(Problem requirements) Copy each line below that has "продольной".

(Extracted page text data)
=== Begin Enclosure ===
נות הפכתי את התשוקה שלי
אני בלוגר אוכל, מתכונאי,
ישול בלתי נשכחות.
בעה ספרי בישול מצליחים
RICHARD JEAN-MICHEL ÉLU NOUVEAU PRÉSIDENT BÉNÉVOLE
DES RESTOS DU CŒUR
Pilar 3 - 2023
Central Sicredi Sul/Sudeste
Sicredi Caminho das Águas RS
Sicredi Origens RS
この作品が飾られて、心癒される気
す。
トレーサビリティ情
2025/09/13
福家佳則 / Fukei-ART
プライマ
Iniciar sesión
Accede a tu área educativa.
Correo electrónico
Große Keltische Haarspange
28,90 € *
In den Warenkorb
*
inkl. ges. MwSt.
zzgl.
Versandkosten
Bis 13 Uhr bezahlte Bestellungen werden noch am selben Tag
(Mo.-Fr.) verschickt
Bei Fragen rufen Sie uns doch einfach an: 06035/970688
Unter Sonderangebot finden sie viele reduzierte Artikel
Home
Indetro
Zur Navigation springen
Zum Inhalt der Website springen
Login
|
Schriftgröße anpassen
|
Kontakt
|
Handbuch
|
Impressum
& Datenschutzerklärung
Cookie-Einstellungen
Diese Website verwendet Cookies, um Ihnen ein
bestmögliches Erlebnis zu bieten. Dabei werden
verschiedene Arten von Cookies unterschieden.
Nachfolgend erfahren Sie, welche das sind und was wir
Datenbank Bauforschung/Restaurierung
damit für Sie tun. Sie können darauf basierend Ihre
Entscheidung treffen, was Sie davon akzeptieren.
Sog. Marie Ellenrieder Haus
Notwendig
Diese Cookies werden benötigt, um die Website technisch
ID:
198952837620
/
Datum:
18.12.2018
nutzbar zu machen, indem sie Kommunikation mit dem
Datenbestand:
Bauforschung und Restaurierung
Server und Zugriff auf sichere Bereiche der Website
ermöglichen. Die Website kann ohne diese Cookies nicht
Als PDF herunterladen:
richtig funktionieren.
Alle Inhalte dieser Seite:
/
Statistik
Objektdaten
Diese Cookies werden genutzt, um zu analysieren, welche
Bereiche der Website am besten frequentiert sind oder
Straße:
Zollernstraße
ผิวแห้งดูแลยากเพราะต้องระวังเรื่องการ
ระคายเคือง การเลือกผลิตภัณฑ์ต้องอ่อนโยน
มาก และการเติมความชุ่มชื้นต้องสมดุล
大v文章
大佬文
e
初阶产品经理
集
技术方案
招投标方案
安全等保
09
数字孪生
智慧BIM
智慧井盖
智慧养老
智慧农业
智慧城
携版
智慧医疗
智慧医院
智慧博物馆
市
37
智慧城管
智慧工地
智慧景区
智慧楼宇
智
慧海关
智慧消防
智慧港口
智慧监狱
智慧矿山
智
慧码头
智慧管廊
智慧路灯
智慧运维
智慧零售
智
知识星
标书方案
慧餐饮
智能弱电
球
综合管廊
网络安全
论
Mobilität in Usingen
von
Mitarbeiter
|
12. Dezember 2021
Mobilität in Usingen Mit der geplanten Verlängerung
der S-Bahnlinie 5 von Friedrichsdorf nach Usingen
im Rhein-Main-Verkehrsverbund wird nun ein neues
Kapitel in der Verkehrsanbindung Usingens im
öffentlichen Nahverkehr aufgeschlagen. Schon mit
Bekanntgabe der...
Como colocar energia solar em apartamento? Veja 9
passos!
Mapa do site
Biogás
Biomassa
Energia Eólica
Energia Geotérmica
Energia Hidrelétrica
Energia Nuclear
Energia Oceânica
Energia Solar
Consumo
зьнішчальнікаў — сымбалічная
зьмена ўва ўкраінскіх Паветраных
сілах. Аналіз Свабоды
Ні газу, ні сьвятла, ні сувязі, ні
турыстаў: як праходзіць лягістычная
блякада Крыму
=== End Enclosure ===
=== Begin Enclosure ===
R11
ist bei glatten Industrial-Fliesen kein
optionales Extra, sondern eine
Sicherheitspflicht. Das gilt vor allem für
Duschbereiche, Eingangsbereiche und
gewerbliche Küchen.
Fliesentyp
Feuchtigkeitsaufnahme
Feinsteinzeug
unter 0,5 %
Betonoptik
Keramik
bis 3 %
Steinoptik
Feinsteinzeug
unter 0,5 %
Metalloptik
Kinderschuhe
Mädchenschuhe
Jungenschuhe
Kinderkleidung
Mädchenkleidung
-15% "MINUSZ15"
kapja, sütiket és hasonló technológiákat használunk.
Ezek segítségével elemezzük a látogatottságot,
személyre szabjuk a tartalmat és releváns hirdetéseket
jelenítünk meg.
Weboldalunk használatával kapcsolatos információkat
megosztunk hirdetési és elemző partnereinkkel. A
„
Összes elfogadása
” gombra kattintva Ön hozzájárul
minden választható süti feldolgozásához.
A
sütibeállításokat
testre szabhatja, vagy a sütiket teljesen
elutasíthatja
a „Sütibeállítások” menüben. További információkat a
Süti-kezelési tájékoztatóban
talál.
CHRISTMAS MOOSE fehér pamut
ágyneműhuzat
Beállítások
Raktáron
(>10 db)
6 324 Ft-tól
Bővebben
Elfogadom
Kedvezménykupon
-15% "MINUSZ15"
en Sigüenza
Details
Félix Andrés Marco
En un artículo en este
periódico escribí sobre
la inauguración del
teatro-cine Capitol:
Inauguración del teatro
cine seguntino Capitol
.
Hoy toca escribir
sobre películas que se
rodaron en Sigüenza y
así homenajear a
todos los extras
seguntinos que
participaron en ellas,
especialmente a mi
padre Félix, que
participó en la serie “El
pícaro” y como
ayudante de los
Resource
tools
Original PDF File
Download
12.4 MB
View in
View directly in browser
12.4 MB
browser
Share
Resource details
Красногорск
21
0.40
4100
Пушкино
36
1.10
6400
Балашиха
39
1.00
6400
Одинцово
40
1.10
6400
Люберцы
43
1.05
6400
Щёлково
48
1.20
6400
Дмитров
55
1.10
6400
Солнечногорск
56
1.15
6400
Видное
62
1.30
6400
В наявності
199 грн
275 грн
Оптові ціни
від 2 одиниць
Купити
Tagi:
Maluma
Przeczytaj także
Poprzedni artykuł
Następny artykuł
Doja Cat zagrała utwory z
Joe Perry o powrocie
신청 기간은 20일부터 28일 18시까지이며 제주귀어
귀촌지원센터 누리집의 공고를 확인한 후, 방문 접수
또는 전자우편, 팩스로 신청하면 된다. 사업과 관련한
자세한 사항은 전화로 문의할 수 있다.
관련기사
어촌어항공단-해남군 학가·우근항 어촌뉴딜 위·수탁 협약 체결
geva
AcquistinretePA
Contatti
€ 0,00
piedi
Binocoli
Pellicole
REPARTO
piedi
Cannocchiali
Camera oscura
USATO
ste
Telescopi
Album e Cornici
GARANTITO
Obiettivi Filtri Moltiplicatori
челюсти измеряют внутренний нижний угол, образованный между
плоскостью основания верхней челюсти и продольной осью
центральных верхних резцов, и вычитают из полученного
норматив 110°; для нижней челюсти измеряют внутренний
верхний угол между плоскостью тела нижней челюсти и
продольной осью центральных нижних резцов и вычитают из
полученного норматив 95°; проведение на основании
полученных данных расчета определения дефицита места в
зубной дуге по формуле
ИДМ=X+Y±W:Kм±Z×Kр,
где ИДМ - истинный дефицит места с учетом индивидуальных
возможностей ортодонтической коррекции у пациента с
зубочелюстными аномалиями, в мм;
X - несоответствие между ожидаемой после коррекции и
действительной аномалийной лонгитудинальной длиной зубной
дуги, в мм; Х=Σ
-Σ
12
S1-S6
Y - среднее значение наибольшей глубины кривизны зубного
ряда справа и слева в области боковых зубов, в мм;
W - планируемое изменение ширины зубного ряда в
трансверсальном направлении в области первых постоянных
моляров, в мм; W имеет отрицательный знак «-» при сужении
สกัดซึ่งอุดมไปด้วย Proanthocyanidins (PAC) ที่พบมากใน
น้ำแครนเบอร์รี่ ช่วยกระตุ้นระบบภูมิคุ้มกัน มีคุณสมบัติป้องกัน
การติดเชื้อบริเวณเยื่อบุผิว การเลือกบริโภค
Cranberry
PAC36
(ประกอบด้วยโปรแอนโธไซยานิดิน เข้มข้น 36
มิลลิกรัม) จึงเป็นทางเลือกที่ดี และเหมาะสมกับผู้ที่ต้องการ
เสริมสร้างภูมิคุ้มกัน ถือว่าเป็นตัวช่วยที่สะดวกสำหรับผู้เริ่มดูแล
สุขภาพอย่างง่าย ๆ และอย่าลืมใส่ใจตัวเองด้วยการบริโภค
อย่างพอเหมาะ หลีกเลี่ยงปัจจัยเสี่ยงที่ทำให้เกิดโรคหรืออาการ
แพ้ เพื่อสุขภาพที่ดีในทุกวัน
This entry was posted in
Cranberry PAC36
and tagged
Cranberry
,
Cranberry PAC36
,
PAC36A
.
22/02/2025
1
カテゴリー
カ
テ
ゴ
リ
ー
=== End Enclosure ===
(Solution to this task)
плоскостью основания верхней челюсти и продольной осью
продольной осью центральных нижних резцов и вычитают из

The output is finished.